Scott, qui connaissait bien sa Peggy, en déduisit qu’elle s’était vengée de lui. De cette rupture dataient ses plus grands succès politiques. Il s’était jeté à corps perdu dans la bataille, ralliant par sa fougue et ses idées des dizaines de milliers d’adhérents à son parti. Qu’aurait-il pu faire d’autre ? Quand il avait une minute, il culbutait dans un bureau une putain recrutée par l’un de ses secrétaires, pour l’hygiène. Malgré la cour de femmes qui l’entourait, il ne voulait à aucun prix créer de nouveaux liens qui pussent devenir pour lui une entrave ou une possible blessure. Par la chronique mondaine, il était au courant des déplacements et villégiatures de Peggy, il apprenait par des confidences le nom des amants qu’on lui prêtait. Il n’en croyait pas un mot, il n’était pas possible qu’elle voulût mettre cette distance entre elle et lui. Après tout ce qui s’était passé entre eux, comment concevoir qu’un autre, aussi bien que lui, pût la faire vibrer ? Désormais, il ne la laisserait plus partir ! Jamais ! Il réussirait ou il échouerait, mais avec elle…

« Monsieur, nous sommes arrivés. »

Scott redescendit sur terre. Le chauffeur venait d’arrêter sa voiture devant la résidence de Mme Mère.

« Est-ce que Monsieur en aura pour longtemps ? »

Scott le regarda pensivement : combien de temps faut-il à un fils pour annoncer à une mère puritaine, pétrie de principes, qu’il va épouser dans les trois mois une femme d’une autre planète, à l’instant où les plus hautes ambitions politiques lui sont permises, si ce mariage ne les brise pas ? Il eut un long sourire qui eut l’air d’étonner le chauffeur. Scott voulut le rassurer :

« Ne vous en faites pas, vieux ! J’ai un dilemme à la duc de Windsor… »

Et il ajouta :

« Je serai là au plus tard dans un quart d’heure. »

14

Le Grec n’a pas voulu utiliser son chauffeur. Il a pris un taxi.
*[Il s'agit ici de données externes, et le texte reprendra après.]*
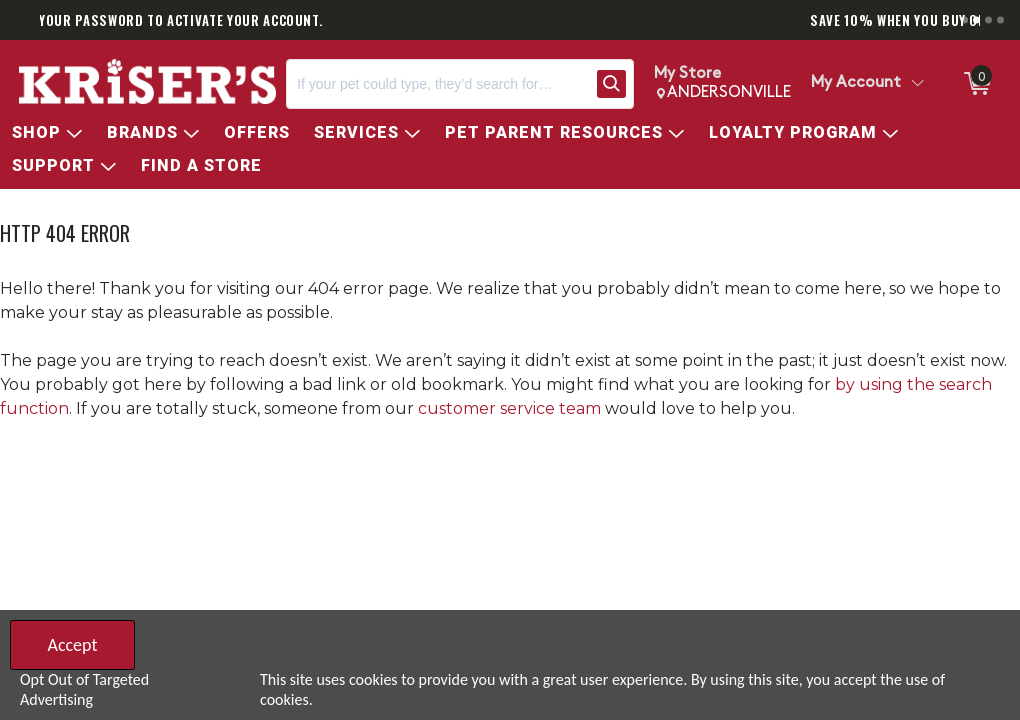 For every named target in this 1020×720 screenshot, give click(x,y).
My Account (856, 83)
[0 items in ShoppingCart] (976, 84)
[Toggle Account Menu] (917, 84)
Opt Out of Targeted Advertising (84, 689)
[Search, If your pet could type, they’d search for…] (437, 84)
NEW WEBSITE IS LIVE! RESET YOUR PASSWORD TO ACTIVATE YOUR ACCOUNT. (366, 20)
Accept (72, 645)
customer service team (509, 408) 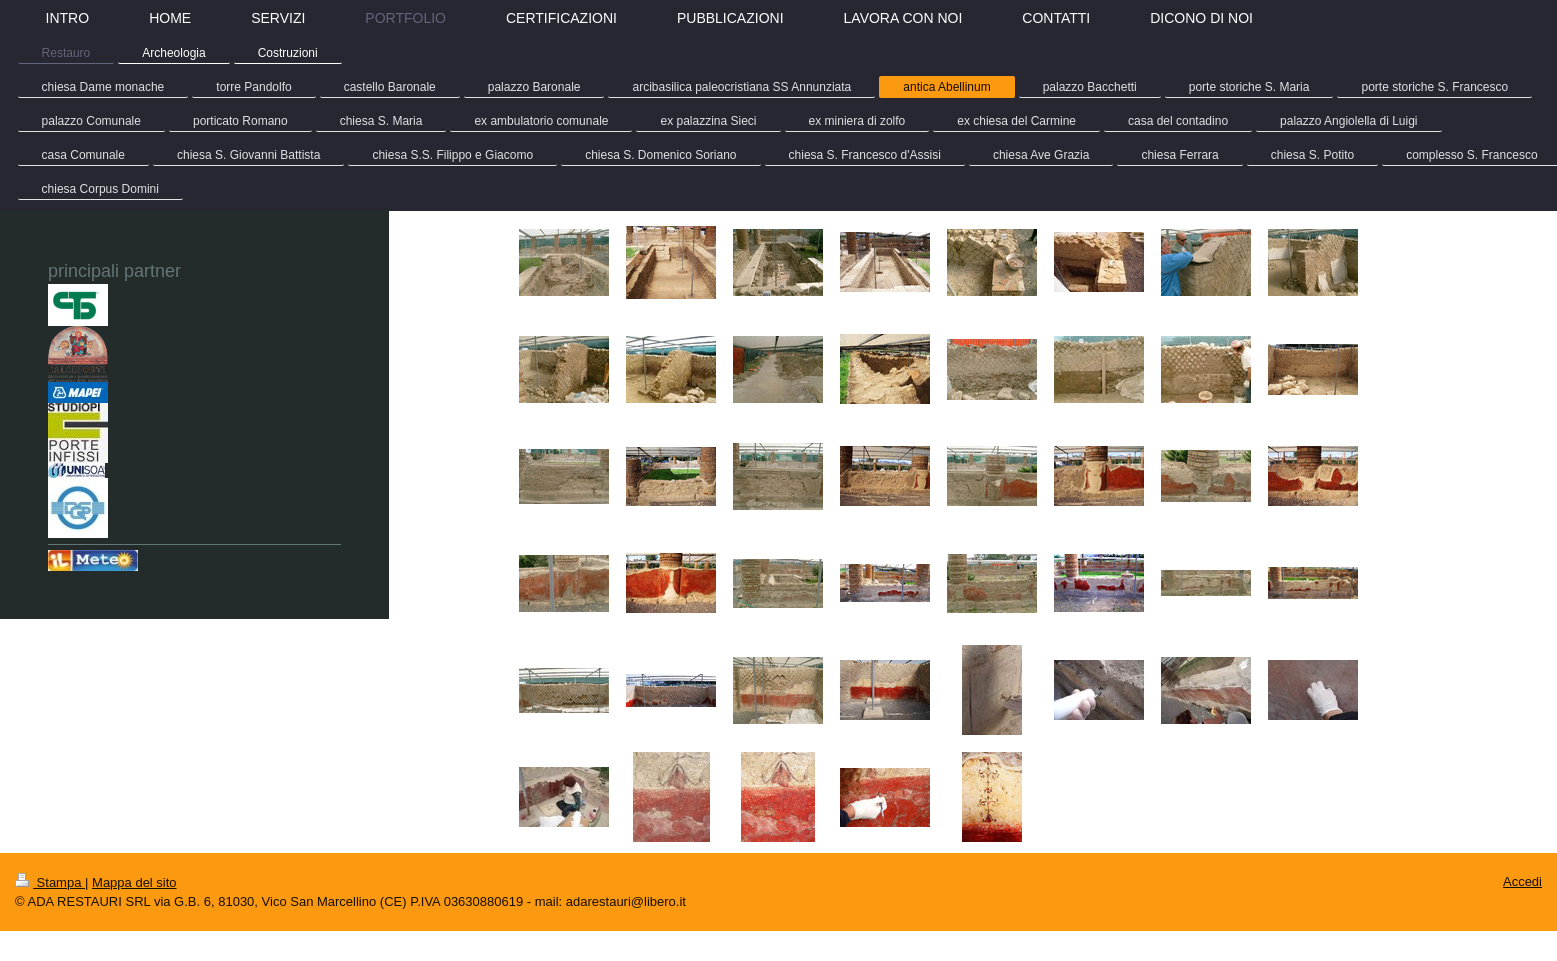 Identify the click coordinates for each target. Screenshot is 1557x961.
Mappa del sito (134, 882)
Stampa (50, 882)
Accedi (1522, 881)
Il est un peu gêné. Une grande cape cache en partie sa tenue de pirate et le tricorne qu’il tient sous son bras. Dans une poche, il a placé un bandeau noir qu’il se mettra sur l’œil en arrivant chez les Bambilt, le temps de faire son entrée. Il ne se doute pas que cette divorce-partie, apparemment anodine, va bouleverser sa vie par à-coups successifs, sur plusieurs plans.

Ainsi se déroule l’histoire, celle que les hommes croient faire : d’une masse de possibles se dégage soudain une série de hasards qui va donner naissance à une ligne d’événements dont l’ordonnance n’apparaît qu’après coup, quand on les replace dans la logique évidente de leur chronologie. Pourtant, à l’instant précis où elle s’inscrit dans la réalité, l’histoire, comme une vieille folle ivre, peut basculer en tous sens — ou ne pas basculer du tout — dans les combinaisons infinies que lui fournissent ces hasards, liés aux choix fragiles des hommes, eux-mêmes assujettis aux hasards de leurs désirs.

Pour le moment, le Grec ne sait pas vers quoi il avance. Il est à mille lieues de ces considérations métaphysiques. Anonyme et plutôt maussade, il est assis à l’arrière d’un taxi qui se dirige vers Central Park. Par-dessus la banquette du siège avant, il regarde d’un air distrait la plaque d’immatriculation de son chauffeur. Il y lit « Israël Kafka ». Des questions lui viennent aux lèvres. Il renonce à les poser. Aura-t-il assez de cran pour attaquer la Menelas qui l’intimide un peu ? Du haut de leur Olympe, les dieux grecs, ses maîtres, sourient d’un désarroi aussi puéril.